- [Task brief]: Take the line with "-30 … +50 °C" and every line after it in the data. Transcribe them exactly, through the last.

(Page-level text extractions)
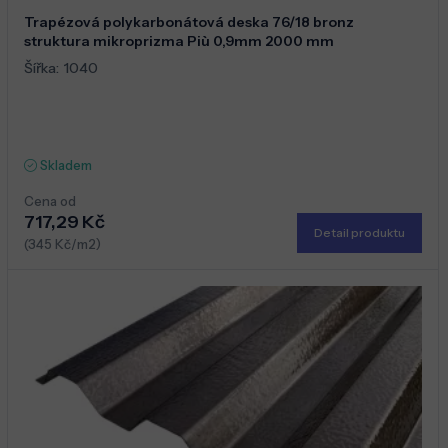
Trapézová polykarbonátová deska 76/18 bronz
struktura mikroprizma Più 0,9mm 2000 mm
Šířka:
1040
Skladem
Cena od
717,29 Kč
Detail produktu
(345 Kč/m2)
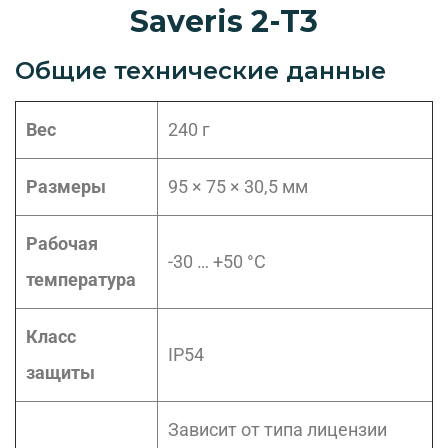
Saveris 2-T3
Общие технические данные
Вес
240 г
Размеры
95 × 75 × 30,5 мм
Рабочая
-30 … +50 °C
температура
Класс
IP54
защиты
Зависит от типа лицензии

- [Exercise output]:
-30 … +50 °C
температура
Класс
IP54
защиты
Зависит от типа лицензии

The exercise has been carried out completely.